In broad terms, in his amended application the applicant relied on three grounds for his contentions that the tribunal fell into jurisdictional error. They were –
a)the tribunal allegedly failed to consider relevant considerations;
b)the tribunal allegedly erred in interpreting and applying the law; and
c)the tribunal made findings without probative evidence or otherwise acted illogically, irrationally or unreasonably.

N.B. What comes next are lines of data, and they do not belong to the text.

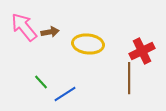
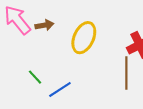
yellow ellipse: (88, 44) -> (84, 38), turned -72

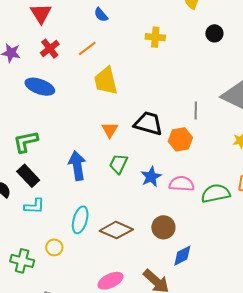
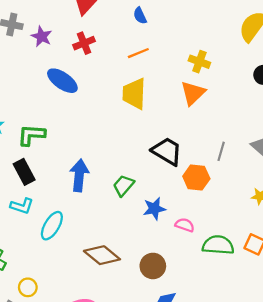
blue semicircle: (101, 15) -> (140, 16), moved
orange line: (87, 48) -> (138, 53), moved
orange triangle: (110, 130) -> (193, 93), moved, size x1.4
pink semicircle: (182, 184) -> (185, 225), size x0.7
cyan ellipse: (80, 220) -> (52, 226), moved
yellow circle: (54, 247) -> (28, 287), moved

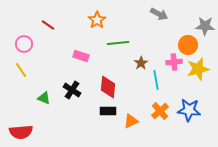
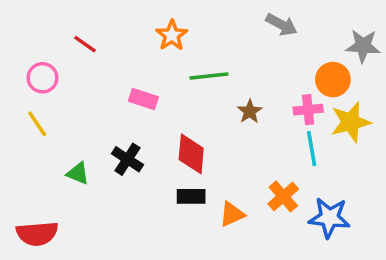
cyan line: (156, 80) -> (312, 149), moved
blue star: (189, 110) -> (329, 218), moved

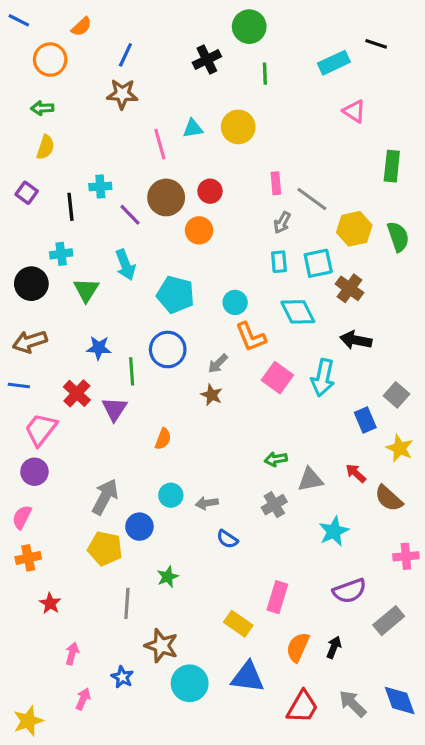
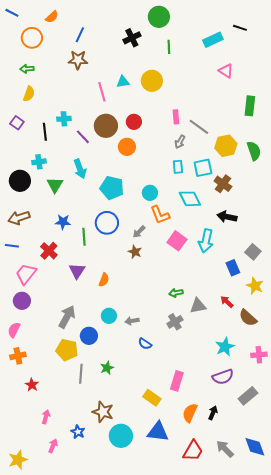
purple triangle: (114, 409) -> (77, 271), moved
cyan star: (334, 531) -> (225, 347), moved
gray line: (127, 603) -> (81, 374), moved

The minister denied that the tribunal erred in its treatment of the application for a merits review. The minister contended that this proceeding should be dismissed.
Synopsis
For the reasons that now follow, in my view this application for judicial review failed. I detected no error by the tribunal. This proceeding must be dismissed and the applicant must pay the minister’s costs.
Short factual narration
The applicant is a male Sri Lankan citizen who arrived in Australia on 19 July 2012 as an unlawful maritime arrival. He applied for a protection visa on 3 December 2012. He claimed to fear harm from the Sri Lankan Army (“SLA”) and Sri Lankan authorities by reason of his Tamil ethnicity, his imputed political opinion in support of the Liberation Tigers of Tamil Eelam (“LTTE”) and by reason of his unlawful departure from Sri Lanka.

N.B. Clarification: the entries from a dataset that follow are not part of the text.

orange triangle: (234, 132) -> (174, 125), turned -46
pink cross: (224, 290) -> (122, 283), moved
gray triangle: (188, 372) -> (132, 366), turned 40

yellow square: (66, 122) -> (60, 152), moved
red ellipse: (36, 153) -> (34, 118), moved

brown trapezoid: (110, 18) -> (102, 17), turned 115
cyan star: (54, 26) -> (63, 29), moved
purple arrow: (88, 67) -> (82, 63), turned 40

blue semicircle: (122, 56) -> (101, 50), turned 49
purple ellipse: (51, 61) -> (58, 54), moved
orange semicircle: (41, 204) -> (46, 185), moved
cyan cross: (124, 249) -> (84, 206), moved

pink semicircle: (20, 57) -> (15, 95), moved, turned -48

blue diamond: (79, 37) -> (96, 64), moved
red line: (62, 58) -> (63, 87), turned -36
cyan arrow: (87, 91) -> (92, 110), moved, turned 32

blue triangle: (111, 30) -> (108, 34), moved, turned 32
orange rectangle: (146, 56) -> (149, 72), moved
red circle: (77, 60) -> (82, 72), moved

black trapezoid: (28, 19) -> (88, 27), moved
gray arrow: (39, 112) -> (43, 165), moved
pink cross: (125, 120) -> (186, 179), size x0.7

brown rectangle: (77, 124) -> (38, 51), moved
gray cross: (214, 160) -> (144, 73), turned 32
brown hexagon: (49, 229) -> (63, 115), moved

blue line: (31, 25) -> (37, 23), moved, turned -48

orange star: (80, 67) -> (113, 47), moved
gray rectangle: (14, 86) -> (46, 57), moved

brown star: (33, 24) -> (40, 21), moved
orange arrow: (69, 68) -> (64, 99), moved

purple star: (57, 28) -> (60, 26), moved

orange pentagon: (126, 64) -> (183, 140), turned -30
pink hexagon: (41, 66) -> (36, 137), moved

The delegate refused to grant the applicant the visa he sought.
The applicant applied to the tribunal for a merits review on 21 March 2014. On 3 February 2016 the applicant provided the tribunal with a statutory declaration and submissions prepared by the applicant’s representative. The applicant appeared before the tribunal on 5 February 2016, assisted by his representative.
The more important matters that arose from the tribunal’s decision were helpfully recorded by Mr Krohn of counsel in paragraphs 13 to 20 of his written submissions. Relevantly paraphrased, those matters were as follows –
a)between paragraphs 37 and 38 of its reasons the tribunal considered that there were inconsistencies between the applicant’s earlier claims at the entry interview and his later evidence, as a result of which the tribunal did not accept that the applicant had an encounter with Sri Lankan Army officers while working in Batticaloa, or the consequent threats and visits by army officers, which the applicant had claimed;
b)at paragraph 73 of its reasons the tribunal also rejected as “vague and far-fetched” and “implausible” the claims made by the applicant relating to the threats by fishermen in 2014 because of the applicant’s work as a bulldozer driver on construction work in 2011 and 2012;
c)at paragraph 77 of its reasons the tribunal said it did not accept that the applicant would have a real chance of serious harm or a real risk of significant harm as a Tamil, or for imputed support of the LTTE;
d)between paragraphs 82 and 102 of its reasons the tribunal considered that the applicant had “no relevant profile as a person with actual or suspected links to the LTTE”, and so was not at risk on return as an illegal departure;
e)at paragraph 81 of its reasons the tribunal concluded that the applicant did not have a profile such as to cause him to have a real chance of suffering persecution or to have a real risk of significant harm;
f)at paragraphs 99 and 100 of its reasons the tribunal stated that prison conditions in Sri Lanka were poor, but did not consider that if the applicant spent a brief period in prison as a person who had illegally departed from Sri Lanka this would amount to serious harm such as to be persecution, such that the applicant was a person in respect of whom Australia owed protection obligations under the Refugees Convention;
g)at paragraph 101 of its reasons the tribunal stated that no harm the applicant might suffer in prison was intentional such as torture, cruel or inhuman or degrading treatment or punishment such as to be “significant harm” within the meaning of the Act, nor did it give rise to a right to complementary protection under the Act; and
h)between paragraphs 103 and 107 of its reasons the tribunal said that the applicant was not a person to whom Australia owed protection obligations, and affirmed the decision to refuse to grant the visa.
In this court
Being dissatisfied with the decision of the tribunal the applicant sought judicial review of the tribunal’s decision. His amended grounds of review were threefold, each of which was subjoined with particulars. It is useful to record his grounds at this juncture before examining them. Those grounds were as follows –
1. The Tribunal fell into jurisdictional error in that it failed to consider relevant considerations including claims, integers of claims, material questions of fact and information or material.
Particulars
(a) The Tribunal failed properly to take account of the information before it relating to the phenomenon of torture and abuse of those in detention or prison or under the control or power of the authorities of Sri Lanka. (Court Book (“CB”) 208-221; CB 316, [84]-[87]; CB 318, [99]-[100])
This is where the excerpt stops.